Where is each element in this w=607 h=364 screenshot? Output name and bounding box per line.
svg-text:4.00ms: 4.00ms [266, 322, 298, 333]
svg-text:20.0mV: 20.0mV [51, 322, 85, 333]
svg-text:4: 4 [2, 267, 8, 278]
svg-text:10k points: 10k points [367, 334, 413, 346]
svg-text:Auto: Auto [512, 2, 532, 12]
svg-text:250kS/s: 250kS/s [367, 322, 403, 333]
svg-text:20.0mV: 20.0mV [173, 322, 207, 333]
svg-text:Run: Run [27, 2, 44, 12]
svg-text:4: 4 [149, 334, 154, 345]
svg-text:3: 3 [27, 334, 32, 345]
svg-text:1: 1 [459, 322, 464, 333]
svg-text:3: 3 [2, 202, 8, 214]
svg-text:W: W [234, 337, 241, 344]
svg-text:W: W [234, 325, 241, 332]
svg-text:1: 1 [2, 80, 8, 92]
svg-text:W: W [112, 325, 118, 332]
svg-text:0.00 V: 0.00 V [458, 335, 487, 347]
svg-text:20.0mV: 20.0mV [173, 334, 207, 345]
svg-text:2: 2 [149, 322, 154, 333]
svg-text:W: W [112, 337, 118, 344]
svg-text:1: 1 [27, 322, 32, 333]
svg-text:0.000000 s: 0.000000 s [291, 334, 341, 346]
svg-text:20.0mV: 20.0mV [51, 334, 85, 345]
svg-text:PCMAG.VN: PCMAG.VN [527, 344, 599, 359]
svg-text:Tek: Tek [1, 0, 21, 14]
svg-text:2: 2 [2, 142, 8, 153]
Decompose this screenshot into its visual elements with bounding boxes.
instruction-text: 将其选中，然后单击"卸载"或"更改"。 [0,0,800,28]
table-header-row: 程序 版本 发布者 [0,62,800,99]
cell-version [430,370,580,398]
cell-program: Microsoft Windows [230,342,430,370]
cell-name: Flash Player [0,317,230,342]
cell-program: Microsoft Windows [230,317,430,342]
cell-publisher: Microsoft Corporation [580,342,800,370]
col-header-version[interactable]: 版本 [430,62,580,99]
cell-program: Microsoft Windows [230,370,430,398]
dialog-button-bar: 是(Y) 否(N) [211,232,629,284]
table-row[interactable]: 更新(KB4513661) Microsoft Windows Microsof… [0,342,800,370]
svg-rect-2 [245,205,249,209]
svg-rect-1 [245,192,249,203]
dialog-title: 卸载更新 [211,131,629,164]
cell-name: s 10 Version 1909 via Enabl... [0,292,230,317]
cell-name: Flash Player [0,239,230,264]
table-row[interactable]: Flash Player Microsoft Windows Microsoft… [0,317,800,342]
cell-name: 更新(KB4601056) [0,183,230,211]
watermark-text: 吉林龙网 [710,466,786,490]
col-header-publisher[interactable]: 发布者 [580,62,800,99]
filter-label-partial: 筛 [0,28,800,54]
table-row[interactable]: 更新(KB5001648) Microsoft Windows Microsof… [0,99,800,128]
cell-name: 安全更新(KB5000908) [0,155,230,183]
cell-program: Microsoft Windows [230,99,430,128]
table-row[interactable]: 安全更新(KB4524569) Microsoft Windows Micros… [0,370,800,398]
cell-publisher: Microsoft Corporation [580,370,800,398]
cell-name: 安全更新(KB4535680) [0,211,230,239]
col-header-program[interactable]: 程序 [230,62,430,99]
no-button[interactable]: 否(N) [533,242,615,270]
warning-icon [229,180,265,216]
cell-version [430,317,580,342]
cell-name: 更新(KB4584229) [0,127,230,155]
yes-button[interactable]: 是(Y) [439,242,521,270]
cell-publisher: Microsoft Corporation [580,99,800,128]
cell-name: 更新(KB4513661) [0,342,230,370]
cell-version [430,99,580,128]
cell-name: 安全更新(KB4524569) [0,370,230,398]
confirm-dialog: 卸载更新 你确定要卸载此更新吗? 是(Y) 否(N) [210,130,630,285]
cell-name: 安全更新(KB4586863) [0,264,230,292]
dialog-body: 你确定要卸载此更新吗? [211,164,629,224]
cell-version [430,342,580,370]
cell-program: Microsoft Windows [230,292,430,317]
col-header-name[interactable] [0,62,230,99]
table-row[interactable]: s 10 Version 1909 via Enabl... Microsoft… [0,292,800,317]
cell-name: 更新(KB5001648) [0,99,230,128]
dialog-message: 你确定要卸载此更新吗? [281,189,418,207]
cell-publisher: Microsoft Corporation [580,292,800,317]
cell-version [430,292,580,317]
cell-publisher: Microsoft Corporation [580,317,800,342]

# Problem to solve:
Copy out every line from the records that has the word "screenshot".

# Response to the exercise:
Where is each element in this w=607 h=364 screenshot? Output name and bounding box per line.
Decompose this screenshot into its visual elements with bounding boxes.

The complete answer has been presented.